Site icon IT World Canada

Outsourcing

Success in most outsourcing agreements is measured by defined service levels, often contained in an appendix of the contract entitled “Service Level Agreement (SLA).” As these are intended to measure the success of the overall relationship, many people then assume that the rest of the agreement, once signed, is no longer needed unless there is a dispute or audit.

SLA metrics are based on what was contemplated when the contract was negotiated and may not reflect what is needed or expected now. A change process to update the SLAs is part of a good governance structure (another topic).

Like any number, SLA metrics are only as good as the data collected to compute them and these arbitrary numbers are generally surrogates for the business outcomes desired. So “help desk responsiveness” is translated into how many rings before the rep answers the phone, not whether the problem is resolved on that call. Or “number of call tickets closed” doesn’t measure whether the same user had to call back three times for the same thing if the data collected and reported doesn’t directly relate the new call to the previous ones. As fewer is better, determining and collecting the data on repeat calls would reduce the closure numbers – perhaps not the best incentive for the vendor to put effort into tracking and changing procedures to reduce the repeats.

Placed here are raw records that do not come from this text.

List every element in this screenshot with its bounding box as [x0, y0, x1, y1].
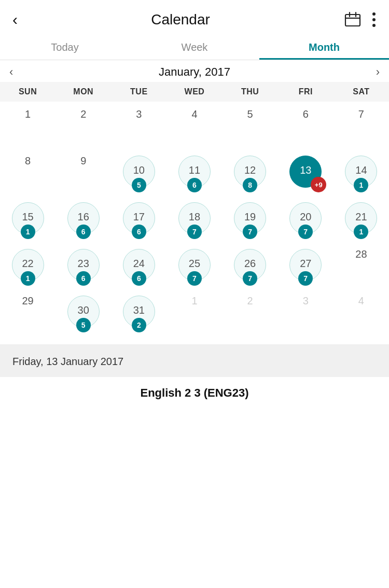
- calendar-cell[interactable]: 13+9: [278, 150, 334, 197]
- calendar-cell[interactable]: 6: [278, 104, 334, 150]
- calendar-icon-button[interactable]: [343, 10, 362, 29]
- day-circle-wrap: 236: [67, 249, 100, 281]
- day-number: 9: [80, 156, 86, 166]
- event-circle: 197: [234, 202, 266, 234]
- footer-text: English 2 3 (ENG23): [140, 386, 248, 399]
- calendar-cell[interactable]: 3: [278, 290, 334, 337]
- calendar-cell[interactable]: 29: [0, 290, 55, 337]
- day-number: 17: [133, 212, 145, 222]
- calendar-cell[interactable]: 9: [55, 150, 111, 197]
- event-circle: 246: [123, 249, 155, 281]
- calendar-cell[interactable]: 2: [223, 290, 278, 337]
- calendar-cell[interactable]: 211: [334, 197, 389, 244]
- svg-point-6: [372, 24, 376, 27]
- calendar-cell[interactable]: 166: [55, 197, 111, 244]
- event-badge: 6: [132, 225, 146, 239]
- calendar-cell[interactable]: 236: [55, 244, 111, 290]
- day-header-sun: SUN: [0, 87, 55, 96]
- event-circle: 236: [67, 249, 100, 281]
- event-badge: 5: [132, 178, 146, 192]
- calendar-cell[interactable]: 176: [111, 197, 166, 244]
- calendar-cell[interactable]: 187: [166, 197, 222, 244]
- event-circle: 257: [178, 249, 211, 281]
- event-badge: 7: [298, 225, 313, 239]
- day-circle-wrap: 13+9: [289, 156, 322, 188]
- day-number: 3: [303, 296, 309, 306]
- event-badge: 6: [76, 225, 91, 239]
- calendar-cell[interactable]: 1: [166, 290, 222, 337]
- event-circle: 305: [67, 296, 100, 328]
- day-circle-wrap: 116: [178, 156, 211, 188]
- calendar-cell[interactable]: 116: [166, 150, 222, 197]
- day-number: 14: [355, 165, 367, 175]
- calendar-cell[interactable]: 2: [55, 104, 111, 150]
- day-circle-wrap: 151: [12, 202, 44, 234]
- calendar-cell[interactable]: 221: [0, 244, 55, 290]
- calendar-cell[interactable]: 128: [223, 150, 278, 197]
- calendar-cell[interactable]: 4: [166, 104, 222, 150]
- calendar-cell[interactable]: 257: [166, 244, 222, 290]
- back-arrow-icon: ‹: [12, 12, 18, 27]
- calendar-cell[interactable]: 3: [111, 104, 166, 150]
- event-circle: 207: [289, 202, 322, 234]
- day-headers: SUN MON TUE WED THU FRI SAT: [0, 82, 389, 102]
- today-circle: 13+9: [289, 156, 322, 188]
- day-number: 16: [78, 212, 89, 222]
- prev-month-button[interactable]: ‹: [0, 62, 22, 82]
- calendar-cell[interactable]: 207: [278, 197, 334, 244]
- day-circle-wrap: 207: [289, 202, 322, 234]
- selected-date-text: Friday, 13 January 2017: [12, 356, 123, 367]
- calendar-cell[interactable]: 4: [334, 290, 389, 337]
- page-title: Calendar: [151, 11, 210, 28]
- day-number: 2: [80, 109, 86, 119]
- day-circle-wrap: 176: [123, 202, 155, 234]
- day-number: 3: [136, 109, 142, 119]
- next-month-button[interactable]: ›: [367, 62, 389, 82]
- day-circle-wrap: 211: [345, 202, 377, 234]
- event-circle: 128: [234, 156, 266, 188]
- event-circle: 221: [12, 249, 44, 281]
- calendar-cell[interactable]: 1: [0, 104, 55, 150]
- tab-today[interactable]: Today: [0, 34, 130, 60]
- more-options-button[interactable]: [371, 10, 377, 29]
- calendar-cell[interactable]: 197: [223, 197, 278, 244]
- calendar-cell[interactable]: 312: [111, 290, 166, 337]
- calendar-cell[interactable]: 5: [223, 104, 278, 150]
- calendar-cell[interactable]: 277: [278, 244, 334, 290]
- day-number: 24: [133, 258, 145, 269]
- day-circle-wrap: 267: [234, 249, 266, 281]
- svg-point-5: [372, 18, 376, 21]
- day-header-sat: SAT: [334, 87, 389, 96]
- tab-month[interactable]: Month: [259, 34, 389, 60]
- calendar-grid: 12345678910511612813+9141151166176187197…: [0, 102, 389, 339]
- calendar-cell[interactable]: 105: [111, 150, 166, 197]
- calendar-cell[interactable]: 267: [223, 244, 278, 290]
- event-badge: 7: [187, 271, 202, 286]
- day-circle-wrap: 257: [178, 249, 211, 281]
- calendar-cell[interactable]: 7: [334, 104, 389, 150]
- tab-week[interactable]: Week: [130, 34, 259, 60]
- event-badge: 1: [21, 271, 35, 286]
- day-circle-wrap: 166: [67, 202, 100, 234]
- day-number: 20: [300, 212, 311, 222]
- day-circle-wrap: 277: [289, 249, 322, 281]
- header: ‹ Calendar: [0, 0, 389, 34]
- calendar-cell[interactable]: 28: [334, 244, 389, 290]
- calendar-cell[interactable]: 141: [334, 150, 389, 197]
- month-navigation: ‹ January, 2017 ›: [0, 60, 389, 82]
- event-badge: 6: [76, 271, 91, 286]
- calendar-cell[interactable]: 305: [55, 290, 111, 337]
- event-badge: 1: [21, 225, 35, 239]
- back-button[interactable]: ‹: [12, 12, 18, 27]
- calendar-cell[interactable]: 151: [0, 197, 55, 244]
- day-circle-wrap: 128: [234, 156, 266, 188]
- event-badge: 6: [132, 271, 146, 286]
- event-circle: 267: [234, 249, 266, 281]
- day-number: 15: [22, 212, 33, 222]
- calendar-cell[interactable]: 8: [0, 150, 55, 197]
- event-badge: 1: [354, 225, 368, 239]
- day-circle-wrap: 197: [234, 202, 266, 234]
- event-badge: 7: [187, 225, 202, 239]
- footer: English 2 3 (ENG23): [0, 377, 389, 409]
- calendar-cell[interactable]: 246: [111, 244, 166, 290]
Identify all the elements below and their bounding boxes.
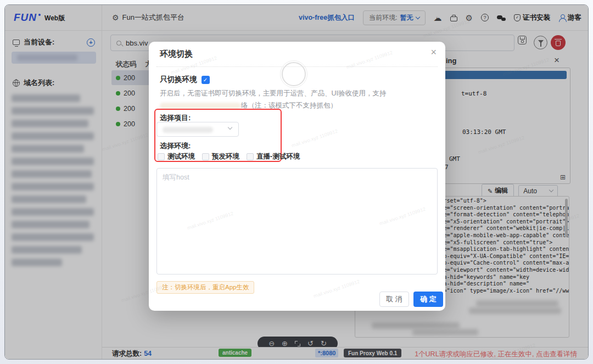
blurred-text <box>160 103 241 109</box>
switch-only-label: 只切换环境 <box>160 75 197 85</box>
confirm-button[interactable]: 确 定 <box>413 292 443 307</box>
checkbox-icon <box>247 153 254 160</box>
loading-spinner <box>282 62 306 86</box>
host-textarea[interactable] <box>156 168 438 275</box>
switch-only-checkbox[interactable] <box>202 76 210 84</box>
blurred-selected-project <box>163 127 213 133</box>
env-option-test[interactable]: 测试环境 <box>158 152 195 161</box>
chevron-down-icon <box>228 125 232 130</box>
modal-close-icon[interactable]: × <box>430 47 437 57</box>
env-option-live-test[interactable]: 直播-测试环境 <box>247 152 300 161</box>
switch-only-row: 只切换环境 <box>160 75 210 85</box>
modal-title: 环境切换 <box>160 49 193 59</box>
app-window: FUN Web版 ⚙ Fun一站式抓包平台 vivo-free抓包入口 当前环境… <box>4 4 589 360</box>
env-options: 测试环境 预发环境 直播-测试环境 <box>158 152 300 161</box>
checkbox-icon <box>158 153 165 160</box>
restart-note: 注：切换环境后，重启App生效 <box>156 281 254 294</box>
desktop-background: FUN Web版 ⚙ Fun一站式抓包平台 vivo-free抓包入口 当前环境… <box>0 0 593 364</box>
checkbox-icon <box>202 153 209 160</box>
cancel-button[interactable]: 取 消 <box>379 292 409 307</box>
env-switch-modal: 环境切换 × 只切换环境 开启后，无需证书即可切换环境，主要用于运营、产品、UI… <box>149 42 445 311</box>
env-option-staging[interactable]: 预发环境 <box>202 152 239 161</box>
env-label: 选择环境: <box>160 141 191 151</box>
project-select[interactable] <box>156 122 239 137</box>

As with anything measured, focus on the numbers won’t necessarily improve or maintain the quality of service. For things like application response time, a number is pretty good e.g. “less than 1/2 sec response to prompting for next entry 98% of the time during peak hours at the user workstation” is relevant and practical as it relates to the business workflow. For other things, like, must have one meetings per month to discuss service incidents, isn’t going to be very helpful without some discipline and goodwill around these meetings: stated agenda, required participants and their authority, what outcomes are required and how will these be executed, escalation and dispute resolution (which is why the rest of the contract doesn’t get filed away).

What each SLA measures and how has to be well understood by both parties, as the vendor will provide most or all of the information. Too few measures won’t yield enough information to determine whether the relationship is delivering what is expected. Too many measures and the process devolves into an exercise to create a batting average: “we achieved 95% of all target measures.” As the measures are rarely all of equal importance, 95% could be either fantastic or abysmal, but it’s not 100% which may have been the expectation.

Building a reasonable set of SLA measures requires a careful look at the business outcomes desired, rather than diving in with a technical system performance view (CPU utilization, etc). After all, outsourcing is about letting go of the operational and technical detail, using others to do that and focusing on managing the business, which of course, includes just enough of the detail to assure yourself things are working.

The final and most important measure is the least precise. Client satisfaction with the services needs to meet the objectives set out for overall service provision, regardless of who delivers it. Keeping in close touch with user concerns and changing expectations is the critical success factor. These changes will demand a very good change management process be built into your agreement and into your budget planning for the life of the outsourcing arrangement.

There’s a lot more that can be said about SLAs – what do you think?